Neonatal complications including apnoea and jaundice were extremely rare in our control group but much more common in our case group, consistent with the findings of Maimburg et al. that an almost fourfold increased risk for infantile autism was observed in newborns exposed to hyperbilirubinaemia (Maimburg et al. 2008). Neonatal jaundice is caused by accumulated bilirubin (mostly conjugated) physiologically or pathologically; it can, in the pathologic case, damage the central nervous system and result in bilirubin encephalopathy.

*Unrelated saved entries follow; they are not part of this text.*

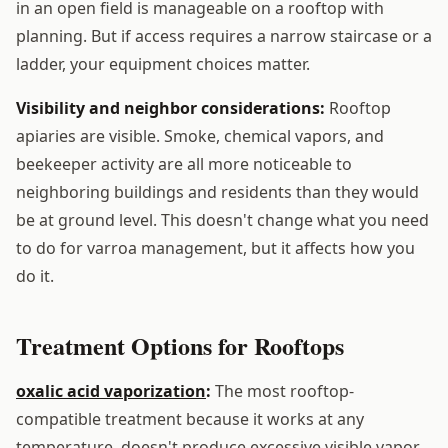
in an open field is manageable on a rooftop with
planning. But if access requires a narrow staircase or a
ladder, your equipment choices matter.
Visibility and neighbor considerations:
Rooftop
apiaries are visible. Smoke, chemical vapors, and
beekeeper activity are all more noticeable to
neighboring buildings and residents than they would
be at ground level. This doesn't change what you need
to do for varroa management, but it affects how you
do it.
Treatment Options for Rooftops
oxalic acid vaporization
:
The most rooftop-
compatible treatment because it works at any
temperature, doesn't produce excessive visible vapor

In conclusion, our findings support several prenatal and perinatal risk factors for autism. Using 95 children with autism and 95 gender and birth-year matched controls in China, we identified gravidity, maternal unhappy mood during pregnancy, maternal second-hand smoke exposure, maternal chronic or acute illness (non-pregnancy involved), gestational complications, edema, nuchal cord, caesarian delivery, and abnormal gestational age (<35 or >42 weeks) to be associated with autism. Some limitations, however, should be noted. Birth history risk factors and related outcomes may be greatly affected by differences in the quality of service provided by hospitals, obstetricians and mother’s life style, as can the occurrence of multiple risk factors. The limited sample size prevented us from studying some rare conditions. Nevertheless, many of our findings are consistent with previous reports from the US and Europe, and suggest several prenatal and perinatal environmental factors that may adversely affect neurodevelopment through fetal hypoxia, neurotransmitter dysregulation, hormonal, and underlying genetic or chromosomal abnormalities. Future investigations are needed in China using standardized diagnosis criteria, exploring genetics and their interplay with environmental factors, and comparing risk factors in different ethnicities and places, to understand better the etiology of autism.